What made you choose the School of Art for your graduate studies?
It wasn't complicated. I moved out here with three friends. Seattle was familiar to them and, having just finished undergrad, we took a chance and applied then started driving out. I didn’t know if I was accepted until after I had moved here.
Do you have any notable memories from your time as an MFA student?
None that I can remember offhand. I bartended to help pay for my second year and that was great fun. It allowed me the week to devote to school. What is amazing now when I go back on campus is how much things have changed. Entire departments are in different buildings and yet so much still seems the same.
Is there anything you learned while at UW that you continue to apply in your own art or in your work as a gallerist?
Just prior to coming here, I had spent two years involved in drum corps, which taught me the value of hard work and the importance of dedication. While at UW those skills were certainly put to the test with individual and group critiques, papers, and research. UW taught me to prioritize, to pay attention to what mattered to me, and to have the confidence to defend my actions.
What was your focus from the time of your MFA graduation to the opening of SEASON in 2010?
I was fortunate to be an artist in Seattle during a period of growth and prosperity. For about a ten year period, I supported myself on the sales from artwork, as did many other artists in town. I had shows here and in many cities and was able to travel to most of the openings to meet collectors. It was a great period and the art scene in Seattle really grew.
Tell us why you created SEASON and then, more recently, Tela Real.

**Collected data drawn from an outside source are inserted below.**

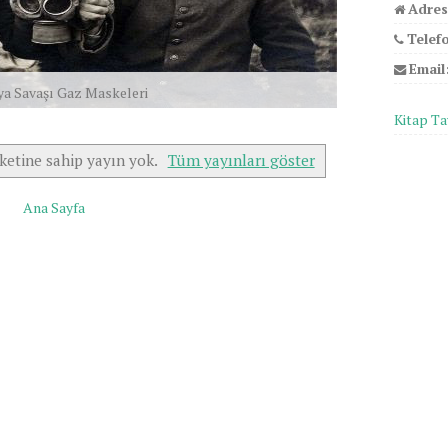
Adres
Telef
Email
ya Savaşı Gaz Maskeleri
Kitap Ta
ketine sahip yayın yok.
Tüm yayınları göster
Ana Sayfa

The economic crash of 2008 was what really created SEASON. I had been involved with many of the grad students for several years prior to 2008 and had been trying to figure how to promote their work to a bigger audience. By 2010, I felt we were at a low point and the idea of opening a gallery seemed safe as we were at rock bottom and there was no where to go but up.
Tela Real happened because I saw an opportunity that would hurt no one and possibly help many. There are plenty of artists who deserve shows, but there are only so many shows available. By starting Tela Real, I created a way to show artists who just needed an opportunity to really shine. It has been great reaching out to strangers, telling them what’s going on, and seeing how excited they are when they see the exhibition documentation. If you are not familiar with Tela Real, it is an instagram-only gallery (@tela.real). No visitors, no hour, no website. The documentation is what really exists, and now with various degrees of lockdown, it has proven to be a perfect exhibition space.

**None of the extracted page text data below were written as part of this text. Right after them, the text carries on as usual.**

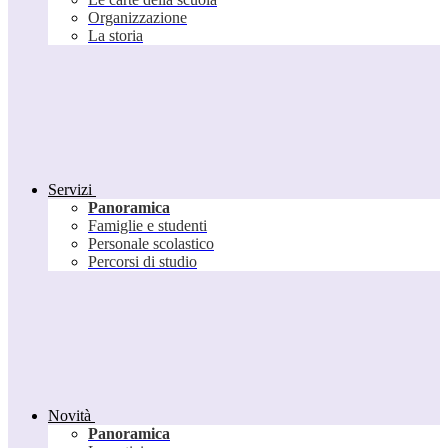
Organizzazione
La storia
Servizi
Panoramica
Famiglie e studenti
Personale scolastico
Percorsi di studio
Novità
Panoramica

Has your work as a gallerist changed your work as an artist?
Well, it has certainly taught me things to do and to not do when corresponding with others. Also, when I’m in the studio, I am more focused and aware that others are just as simultaneously confident and anxious when they work. Putting yourself out there day after day can be exhausting. It’s okay to step back, enjoy what others are doing, and support them a bit, then return to the studio with a renewed sense of purpose.
Do you have any advice for current students — undergraduate or graduate — about the value of an arts degree and/or any specific skills you recommend learning?
Being generous is one of the most important skills you can have. It takes so little time but the rewards are immeasurable. If you can do a studio visit or help a friend with their statement or whatever, it will pay you back in no time. While in school, remember the teachers are a great resource, and you should get as much out of them as you can. Likewise, they should expect as much out of you. This is a great time to make mistakes, wholeheartedly and without any embarrassment. Learning what not to do is just as important as learning what to do. Also, if you think you may want to have representation at a gallery after you graduate, ask your teachers how that works. If they don’t know, keep asking. Different places want different things, but there are many basics that will help take the mystery out of it. And, most importantly, have fun and enjoy what you are doing.